• _Data for this task_:
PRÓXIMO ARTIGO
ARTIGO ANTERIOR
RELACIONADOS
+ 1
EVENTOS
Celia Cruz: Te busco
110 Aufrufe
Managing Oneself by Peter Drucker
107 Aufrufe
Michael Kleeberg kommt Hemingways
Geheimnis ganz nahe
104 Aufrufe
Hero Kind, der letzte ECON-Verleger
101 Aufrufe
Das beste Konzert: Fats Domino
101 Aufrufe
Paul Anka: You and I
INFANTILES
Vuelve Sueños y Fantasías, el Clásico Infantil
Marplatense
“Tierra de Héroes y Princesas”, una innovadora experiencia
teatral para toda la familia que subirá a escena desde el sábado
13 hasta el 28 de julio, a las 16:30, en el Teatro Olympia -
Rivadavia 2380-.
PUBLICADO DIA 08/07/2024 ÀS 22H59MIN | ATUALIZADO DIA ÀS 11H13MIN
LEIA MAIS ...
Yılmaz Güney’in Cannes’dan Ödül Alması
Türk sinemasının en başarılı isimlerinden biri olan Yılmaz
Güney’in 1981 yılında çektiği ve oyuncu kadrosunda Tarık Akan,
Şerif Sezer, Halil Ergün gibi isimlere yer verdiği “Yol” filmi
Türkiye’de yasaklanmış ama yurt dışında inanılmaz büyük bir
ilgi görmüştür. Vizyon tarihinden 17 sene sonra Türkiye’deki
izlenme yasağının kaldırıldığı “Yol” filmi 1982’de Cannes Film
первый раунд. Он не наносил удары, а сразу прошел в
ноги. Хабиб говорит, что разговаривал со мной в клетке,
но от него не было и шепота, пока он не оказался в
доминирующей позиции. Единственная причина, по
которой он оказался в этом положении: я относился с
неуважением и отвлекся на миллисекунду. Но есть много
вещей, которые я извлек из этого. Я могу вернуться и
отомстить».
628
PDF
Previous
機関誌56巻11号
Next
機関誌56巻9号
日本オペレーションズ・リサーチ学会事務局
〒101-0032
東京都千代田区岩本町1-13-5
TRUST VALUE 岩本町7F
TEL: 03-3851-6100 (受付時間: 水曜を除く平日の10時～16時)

• _Activity_: Could you retype all of the entries exactly, leaving none out?

• _Result of this exercise_:
PRÓXIMO ARTIGO
ARTIGO ANTERIOR
RELACIONADOS
+ 1
EVENTOS
Celia Cruz: Te busco
110 Aufrufe
Managing Oneself by Peter Drucker
107 Aufrufe
Michael Kleeberg kommt Hemingways
Geheimnis ganz nahe
104 Aufrufe
Hero Kind, der letzte ECON-Verleger
101 Aufrufe
Das beste Konzert: Fats Domino
101 Aufrufe
Paul Anka: You and I
INFANTILES
Vuelve Sueños y Fantasías, el Clásico Infantil
Marplatense
“Tierra de Héroes y Princesas”, una innovadora experiencia
teatral para toda la familia que subirá a escena desde el sábado
13 hasta el 28 de julio, a las 16:30, en el Teatro Olympia -
Rivadavia 2380-.
PUBLICADO DIA 08/07/2024 ÀS 22H59MIN | ATUALIZADO DIA ÀS 11H13MIN
LEIA MAIS ...
Yılmaz Güney’in Cannes’dan Ödül Alması
Türk sinemasının en başarılı isimlerinden biri olan Yılmaz
Güney’in 1981 yılında çektiği ve oyuncu kadrosunda Tarık Akan,
Şerif Sezer, Halil Ergün gibi isimlere yer verdiği “Yol” filmi
Türkiye’de yasaklanmış ama yurt dışında inanılmaz büyük bir
ilgi görmüştür. Vizyon tarihinden 17 sene sonra Türkiye’deki
izlenme yasağının kaldırıldığı “Yol” filmi 1982’de Cannes Film
первый раунд. Он не наносил удары, а сразу прошел в
ноги. Хабиб говорит, что разговаривал со мной в клетке,
но от него не было и шепота, пока он не оказался в
доминирующей позиции. Единственная причина, по
которой он оказался в этом положении: я относился с
неуважением и отвлекся на миллисекунду. Но есть много
вещей, которые я извлек из этого. Я могу вернуться и
отомстить».
628
PDF
Previous
機関誌56巻11号
Next
機関誌56巻9号
日本オペレーションズ・リサーチ学会事務局
〒101-0032
東京都千代田区岩本町1-13-5
TRUST VALUE 岩本町7F
TEL: 03-3851-6100 (受付時間: 水曜を除く平日の10時～16時)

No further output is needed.